• [Exercise prompt]
Find the number of lines below in which the word "window" occurs. Write only that number.
********************
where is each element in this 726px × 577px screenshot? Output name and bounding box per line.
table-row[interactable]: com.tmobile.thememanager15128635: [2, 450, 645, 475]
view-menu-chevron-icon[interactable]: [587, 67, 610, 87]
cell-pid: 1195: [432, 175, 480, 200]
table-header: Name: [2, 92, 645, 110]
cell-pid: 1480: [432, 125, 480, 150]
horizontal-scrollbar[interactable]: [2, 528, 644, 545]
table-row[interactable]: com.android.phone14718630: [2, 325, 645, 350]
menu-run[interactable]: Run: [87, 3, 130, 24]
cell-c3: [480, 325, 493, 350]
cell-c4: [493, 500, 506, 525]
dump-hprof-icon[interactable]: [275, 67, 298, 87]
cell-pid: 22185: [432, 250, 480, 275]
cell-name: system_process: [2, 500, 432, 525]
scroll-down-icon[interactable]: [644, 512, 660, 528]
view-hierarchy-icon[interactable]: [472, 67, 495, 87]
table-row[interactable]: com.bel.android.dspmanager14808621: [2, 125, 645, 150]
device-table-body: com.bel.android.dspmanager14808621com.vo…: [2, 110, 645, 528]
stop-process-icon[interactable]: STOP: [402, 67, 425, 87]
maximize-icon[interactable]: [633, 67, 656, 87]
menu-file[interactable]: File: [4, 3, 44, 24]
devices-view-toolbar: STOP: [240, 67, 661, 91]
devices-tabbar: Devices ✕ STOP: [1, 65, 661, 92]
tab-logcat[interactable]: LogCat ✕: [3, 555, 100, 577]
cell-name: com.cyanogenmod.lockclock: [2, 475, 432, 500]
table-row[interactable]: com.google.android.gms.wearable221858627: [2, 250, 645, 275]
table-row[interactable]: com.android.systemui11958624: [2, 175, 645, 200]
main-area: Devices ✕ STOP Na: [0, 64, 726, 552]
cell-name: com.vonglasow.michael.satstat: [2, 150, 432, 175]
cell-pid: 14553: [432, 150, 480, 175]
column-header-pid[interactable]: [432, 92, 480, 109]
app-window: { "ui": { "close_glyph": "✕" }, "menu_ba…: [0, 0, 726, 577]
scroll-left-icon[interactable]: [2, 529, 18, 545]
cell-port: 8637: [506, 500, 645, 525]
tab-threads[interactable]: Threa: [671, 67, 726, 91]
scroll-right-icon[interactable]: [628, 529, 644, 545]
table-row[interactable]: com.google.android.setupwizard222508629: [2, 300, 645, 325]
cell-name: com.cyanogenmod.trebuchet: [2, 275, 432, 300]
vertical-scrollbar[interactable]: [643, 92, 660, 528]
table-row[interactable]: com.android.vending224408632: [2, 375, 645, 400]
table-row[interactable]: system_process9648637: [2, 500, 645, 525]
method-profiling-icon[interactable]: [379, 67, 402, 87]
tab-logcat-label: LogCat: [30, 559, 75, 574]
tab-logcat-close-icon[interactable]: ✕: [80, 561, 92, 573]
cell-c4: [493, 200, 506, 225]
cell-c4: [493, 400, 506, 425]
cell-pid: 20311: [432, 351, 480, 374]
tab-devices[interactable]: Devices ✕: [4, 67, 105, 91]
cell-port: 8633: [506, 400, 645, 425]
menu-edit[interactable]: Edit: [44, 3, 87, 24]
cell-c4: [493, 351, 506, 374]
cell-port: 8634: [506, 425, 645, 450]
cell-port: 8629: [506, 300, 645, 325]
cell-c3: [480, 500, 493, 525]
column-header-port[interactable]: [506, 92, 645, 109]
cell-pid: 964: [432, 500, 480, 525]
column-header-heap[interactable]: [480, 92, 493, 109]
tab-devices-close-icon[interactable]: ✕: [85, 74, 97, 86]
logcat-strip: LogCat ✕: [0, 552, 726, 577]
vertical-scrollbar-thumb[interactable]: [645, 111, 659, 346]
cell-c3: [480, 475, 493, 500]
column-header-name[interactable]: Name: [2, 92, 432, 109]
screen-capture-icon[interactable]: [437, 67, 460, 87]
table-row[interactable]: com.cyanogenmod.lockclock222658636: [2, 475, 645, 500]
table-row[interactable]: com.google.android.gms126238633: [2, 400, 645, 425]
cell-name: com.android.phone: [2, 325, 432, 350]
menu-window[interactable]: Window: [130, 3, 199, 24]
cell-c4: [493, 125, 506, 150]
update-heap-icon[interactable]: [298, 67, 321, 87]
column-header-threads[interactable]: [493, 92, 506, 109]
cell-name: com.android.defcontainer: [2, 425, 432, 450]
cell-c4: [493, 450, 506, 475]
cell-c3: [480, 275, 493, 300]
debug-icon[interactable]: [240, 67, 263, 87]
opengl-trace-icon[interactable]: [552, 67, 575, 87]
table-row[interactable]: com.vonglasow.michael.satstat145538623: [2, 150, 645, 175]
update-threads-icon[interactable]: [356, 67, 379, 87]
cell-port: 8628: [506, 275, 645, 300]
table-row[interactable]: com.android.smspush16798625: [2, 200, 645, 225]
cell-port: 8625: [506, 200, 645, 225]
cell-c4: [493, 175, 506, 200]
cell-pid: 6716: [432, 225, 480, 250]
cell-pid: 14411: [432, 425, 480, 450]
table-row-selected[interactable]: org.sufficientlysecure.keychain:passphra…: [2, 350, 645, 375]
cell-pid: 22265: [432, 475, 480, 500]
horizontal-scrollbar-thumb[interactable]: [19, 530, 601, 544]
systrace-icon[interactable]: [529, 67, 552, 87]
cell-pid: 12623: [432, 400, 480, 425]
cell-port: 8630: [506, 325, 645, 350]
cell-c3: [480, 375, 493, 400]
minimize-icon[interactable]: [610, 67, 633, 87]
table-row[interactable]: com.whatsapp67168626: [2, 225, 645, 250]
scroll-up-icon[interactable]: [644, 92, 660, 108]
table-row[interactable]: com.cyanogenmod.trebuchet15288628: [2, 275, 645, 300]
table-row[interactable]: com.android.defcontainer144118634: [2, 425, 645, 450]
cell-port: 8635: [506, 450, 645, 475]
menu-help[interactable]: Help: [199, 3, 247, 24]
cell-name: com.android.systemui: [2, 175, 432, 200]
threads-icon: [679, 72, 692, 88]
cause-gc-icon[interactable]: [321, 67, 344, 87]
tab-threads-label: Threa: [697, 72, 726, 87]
********************
• [Your solution]
2